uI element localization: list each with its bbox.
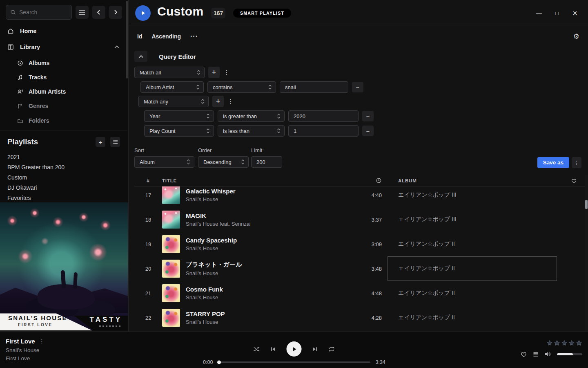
track-art — [162, 284, 180, 302]
sidebar: Home Library Albums Tracks Album Artists… — [0, 0, 129, 331]
table-scrollbar-thumb[interactable] — [585, 200, 588, 209]
table-row[interactable]: 17 Galactic WhisperSnail’s House 4:40 エイ… — [134, 186, 585, 207]
total-time: 3:34 — [376, 359, 385, 365]
table-row[interactable]: 21 Cosmo FunkSnail’s House 4:48 エイリアン☆ポッ… — [134, 281, 585, 305]
maximize-button[interactable]: □ — [548, 7, 566, 19]
sort-field-button[interactable]: Id — [137, 33, 142, 40]
rule-value-input[interactable] — [288, 110, 359, 122]
close-button[interactable]: × — [566, 7, 584, 19]
next-button[interactable] — [312, 346, 318, 352]
select-arrows-icon — [268, 84, 272, 90]
sidebar-item-album-artists[interactable]: Album Artists — [0, 87, 128, 96]
now-playing-artist[interactable]: Snail’s House — [6, 347, 45, 353]
rule-field-select[interactable]: Play Count — [144, 125, 214, 137]
playlist-item[interactable]: Favorites — [0, 193, 127, 203]
rule-value-input[interactable] — [288, 125, 359, 137]
rule-field-select[interactable]: Year — [144, 110, 214, 122]
match-type-select[interactable]: Match any — [138, 96, 209, 107]
sidebar-item-genres[interactable]: Genres — [0, 101, 128, 111]
now-playing-album[interactable]: First Love — [6, 355, 45, 361]
star-icon[interactable] — [568, 340, 575, 346]
rule-operator-select[interactable]: contains — [207, 81, 276, 93]
table-row[interactable]: 20 プラネット・ガールSnail’s House 3:48 エイリアン☆ポップ… — [134, 256, 585, 281]
sidebar-item-label: Albums — [29, 60, 49, 66]
save-options-kebab-icon[interactable]: ⋮ — [572, 157, 581, 168]
add-rule-button[interactable]: + — [212, 96, 224, 107]
search-input[interactable] — [19, 9, 67, 16]
collapse-chevron-icon[interactable] — [114, 45, 119, 49]
track-title: Candy Spaceship — [186, 237, 339, 244]
track-album-selected-cell[interactable]: エイリアン☆ポップ II — [388, 256, 557, 281]
table-row[interactable]: 18 MAGIKSnail’s House feat. Sennzai 3:37… — [134, 207, 585, 232]
sidebar-item-folders[interactable]: Folders — [0, 116, 128, 126]
track-art — [162, 211, 180, 229]
sidebar-item-tracks[interactable]: Tracks — [0, 72, 128, 82]
menu-button[interactable] — [76, 6, 89, 19]
rule-value-input[interactable] — [280, 81, 348, 93]
save-as-button[interactable]: Save as — [537, 157, 569, 168]
track-album: エイリアン☆ポップ III — [388, 207, 557, 232]
add-playlist-button[interactable]: + — [96, 137, 105, 147]
playlist-item[interactable]: 2021 — [0, 152, 127, 162]
column-index-header[interactable]: # — [147, 178, 149, 184]
play-playlist-button[interactable] — [135, 5, 151, 21]
sidebar-item-albums[interactable]: Albums — [0, 58, 128, 68]
repeat-button[interactable] — [328, 346, 335, 352]
table-row[interactable]: 19 Candy SpaceshipSnail’s House 3:09 エイリ… — [134, 232, 585, 256]
remove-rule-button[interactable]: − — [362, 126, 374, 136]
select-arrows-icon — [277, 128, 281, 134]
chevron-left-icon — [96, 9, 102, 15]
match-type-select[interactable]: Match all — [134, 67, 205, 78]
star-icon[interactable] — [561, 340, 568, 346]
playlist-item[interactable]: Custom — [0, 172, 127, 182]
progress-thumb[interactable] — [217, 361, 221, 364]
column-title-header[interactable]: TITLE — [162, 178, 339, 183]
skip-back-icon — [270, 346, 276, 352]
add-rule-button[interactable]: + — [208, 67, 220, 78]
rule-operator-select[interactable]: is less than — [218, 125, 285, 137]
order-select[interactable]: Descending — [198, 156, 249, 168]
collapse-query-button[interactable] — [134, 51, 147, 62]
shuffle-button[interactable] — [253, 346, 260, 352]
sort-direction-button[interactable]: Ascending — [151, 33, 181, 40]
favorite-button[interactable] — [520, 351, 527, 357]
sort-select[interactable]: Album — [134, 156, 194, 168]
volume-slider[interactable] — [557, 353, 582, 355]
volume-button[interactable] — [544, 351, 552, 357]
track-index: 22 — [145, 315, 151, 321]
star-icon[interactable] — [554, 340, 560, 346]
settings-gear-icon[interactable]: ⚙ — [573, 32, 579, 41]
seek-bar[interactable] — [218, 361, 370, 363]
star-icon[interactable] — [546, 340, 553, 346]
column-album-header[interactable]: ALBUM — [388, 178, 557, 183]
rule-operator-select[interactable]: is greater than — [218, 110, 285, 122]
favorite-heart-icon[interactable] — [571, 178, 577, 184]
queue-button[interactable] — [532, 351, 539, 357]
previous-button[interactable] — [270, 346, 276, 352]
table-row[interactable]: 22 STARRY POPSnail’s House 4:28 エイリアン☆ポッ… — [134, 305, 585, 330]
group-options-kebab-icon[interactable]: ⋮ — [223, 69, 230, 76]
now-playing-kebab-icon[interactable]: ⋮ — [39, 338, 45, 344]
playlist-item[interactable]: DJ Okawari — [0, 182, 127, 193]
remove-rule-button[interactable]: − — [352, 82, 363, 92]
star-icon[interactable] — [576, 340, 582, 346]
nav-forward-button[interactable] — [109, 6, 122, 19]
sidebar-item-library[interactable]: Library — [0, 41, 128, 53]
play-pause-button[interactable] — [287, 341, 302, 357]
sidebar-item-home[interactable]: Home — [0, 25, 128, 37]
duration-clock-icon[interactable] — [376, 177, 382, 184]
rule-field-select[interactable]: Album Artist — [140, 81, 204, 93]
nav-back-button[interactable] — [92, 6, 105, 19]
sidebar-scrollbar-thumb[interactable] — [126, 1, 128, 79]
minimize-button[interactable]: — — [530, 7, 548, 19]
limit-input[interactable] — [251, 156, 282, 168]
elapsed-time: 0:00 — [203, 359, 213, 365]
group-options-kebab-icon[interactable]: ⋮ — [227, 98, 234, 105]
search-box[interactable] — [6, 5, 72, 20]
repeat-icon — [328, 346, 335, 352]
remove-rule-button[interactable]: − — [362, 111, 374, 121]
track-index: 17 — [145, 192, 151, 198]
playlist-item[interactable]: BPM Greater than 200 — [0, 162, 127, 172]
playlist-list-button[interactable] — [110, 137, 120, 147]
more-options-icon[interactable]: ··· — [190, 33, 198, 40]
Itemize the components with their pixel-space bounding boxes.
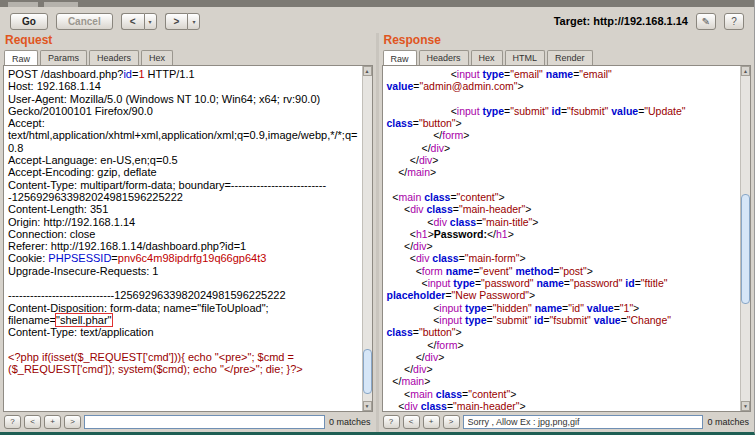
tab-params[interactable]: Params <box>40 50 87 66</box>
search-help-button[interactable]: ? <box>383 415 400 429</box>
response-search-input[interactable] <box>463 415 704 429</box>
tab-headers[interactable]: Headers <box>419 50 469 66</box>
edit-target-pencil-icon[interactable]: ✎ <box>696 13 716 30</box>
code-segment: type <box>483 68 505 80</box>
scroll-down-icon[interactable]: ▼ <box>363 401 372 411</box>
code-line <box>8 388 358 400</box>
response-tabs: RawHeadersHexHTMLRender <box>383 50 752 66</box>
code-segment: PHPSESSID <box>48 252 111 264</box>
tab-html[interactable]: HTML <box>505 50 546 66</box>
history-forward-button[interactable]: > ▾ <box>165 13 201 30</box>
response-match-count: 0 matches <box>706 417 750 427</box>
tab-hex[interactable]: Hex <box>141 50 173 66</box>
code-segment: Content-Type: text/application <box>8 326 154 338</box>
search-prev-button[interactable]: < <box>24 415 41 429</box>
code-segment: div <box>433 216 446 228</box>
tab-render[interactable]: Render <box>547 50 593 66</box>
code-segment: main <box>410 388 433 400</box>
code-segment: > <box>424 375 430 387</box>
code-segment: "submit" <box>510 105 548 117</box>
code-line: </form> <box>387 339 737 351</box>
window-chrome-tab <box>44 2 78 7</box>
request-scrollbar[interactable]: ▲ ▼ <box>362 66 372 411</box>
code-segment: div <box>416 252 429 264</box>
request-search-input[interactable] <box>84 415 325 429</box>
code-segment: < <box>387 105 457 117</box>
code-segment: id <box>552 105 561 117</box>
code-line: </div> <box>387 154 737 166</box>
code-segment: < <box>387 265 422 277</box>
code-line: </main> <box>387 166 737 178</box>
code-segment: "main-header" <box>453 400 519 412</box>
code-line: <?php if(isset($_REQUEST['cmd'])){ echo … <box>8 351 358 376</box>
response-scrollbar[interactable]: ▲ ▼ <box>740 66 750 411</box>
scroll-up-icon[interactable]: ▲ <box>363 66 372 76</box>
scroll-up-icon[interactable]: ▲ <box>741 66 750 76</box>
tab-raw[interactable]: Raw <box>4 50 38 66</box>
search-options-button[interactable]: + <box>44 415 61 429</box>
help-icon[interactable]: ? <box>724 13 744 30</box>
code-segment: < <box>387 216 434 228</box>
code-segment: pnv6c4m98ipdrfg19q66gp64t3 <box>118 252 267 264</box>
search-options-button[interactable]: + <box>423 415 440 429</box>
code-segment: form <box>422 265 443 277</box>
chevron-down-icon[interactable]: ▾ <box>144 13 157 30</box>
code-line: Content-Disposition: form-data; name="fi… <box>8 302 358 327</box>
code-segment: </ <box>487 228 496 240</box>
code-line: <h1>Password:</h1> <box>387 228 737 240</box>
code-segment: Connection: close <box>8 228 95 240</box>
code-segment: "main-title" <box>482 216 532 228</box>
request-panel: Request RawParamsHeadersHex ▲ ▼ POST /da… <box>0 33 379 432</box>
code-segment: "content" <box>468 388 510 400</box>
code-line: -----------------------------12569296339… <box>8 289 358 301</box>
tab-raw[interactable]: Raw <box>383 50 417 66</box>
response-editor[interactable]: ▲ ▼ <input type="email" name="email"valu… <box>382 65 752 412</box>
code-segment: div <box>404 400 417 412</box>
scrollbar-thumb[interactable] <box>741 194 750 304</box>
code-segment: "email" <box>579 68 612 80</box>
code-segment: type <box>453 277 475 289</box>
tab-headers[interactable]: Headers <box>89 50 139 66</box>
code-line: <input type="submit" id="fsubmit" value=… <box>387 314 737 326</box>
scrollbar-thumb[interactable] <box>363 349 372 394</box>
code-segment: "fsubmit" <box>567 105 608 117</box>
chevron-down-icon[interactable]: ▾ <box>187 13 200 30</box>
code-segment: -----------------------------12569296339… <box>8 289 286 301</box>
code-segment: "content" <box>457 191 499 203</box>
code-line <box>8 400 358 412</box>
history-back-button[interactable]: < ▾ <box>121 13 157 30</box>
code-line: User-Agent: Mozilla/5.0 (Windows NT 10.0… <box>8 93 358 118</box>
scroll-down-icon[interactable]: ▼ <box>741 401 750 411</box>
code-segment: input <box>439 314 462 326</box>
code-segment: value <box>594 314 621 326</box>
code-line: Host: 192.168.1.14 <box>8 80 358 92</box>
search-next-button[interactable]: > <box>443 415 460 429</box>
code-segment: main <box>407 166 430 178</box>
search-help-button[interactable]: ? <box>4 415 21 429</box>
tab-hex[interactable]: Hex <box>471 50 503 66</box>
search-prev-button[interactable]: < <box>403 415 420 429</box>
code-line: Accept-Language: en-US,en;q=0.5 <box>8 154 358 166</box>
cancel-button[interactable]: Cancel <box>56 13 113 30</box>
code-segment: "button" <box>419 326 456 338</box>
code-segment: Cookie: <box>8 252 48 264</box>
code-segment: input <box>428 277 451 289</box>
search-buttons: ?<+> <box>4 415 81 429</box>
code-segment: > <box>518 80 524 92</box>
code-segment: > <box>463 129 469 141</box>
code-segment: > <box>444 142 450 154</box>
code-segment: > <box>457 339 463 351</box>
code-segment: input <box>457 68 480 80</box>
search-next-button[interactable]: > <box>64 415 81 429</box>
request-editor[interactable]: ▲ ▼ POST /dashboard.php?id=1 HTTP/1.1Hos… <box>3 65 373 412</box>
code-segment: "id" <box>568 302 584 314</box>
code-segment: < <box>387 252 416 264</box>
go-button[interactable]: Go <box>10 13 48 30</box>
code-segment: div <box>419 154 432 166</box>
code-line <box>387 93 737 105</box>
code-segment: User-Agent: Mozilla/5.0 (Windows NT 10.0… <box>8 93 323 117</box>
code-segment: "email" <box>510 68 543 80</box>
code-segment: > <box>519 252 525 264</box>
code-segment: "main-form" <box>465 252 520 264</box>
request-search-bar: ?<+> 0 matches <box>3 412 373 432</box>
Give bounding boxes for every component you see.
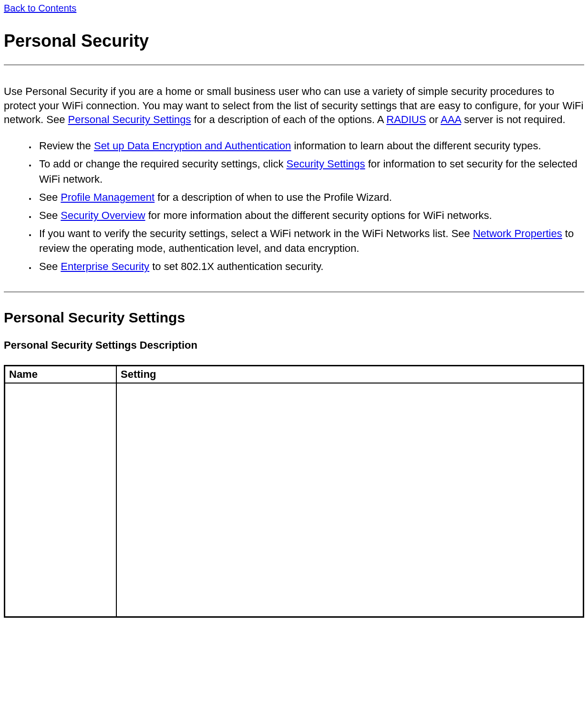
━━━━━━━━━━━━━━━━━━━━━━━━━━━━━━
Each line of the listing above that contains the word "volume" is to be copied.

volume-slider[interactable] — [557, 353, 582, 355]
volume-button[interactable] — [544, 351, 552, 357]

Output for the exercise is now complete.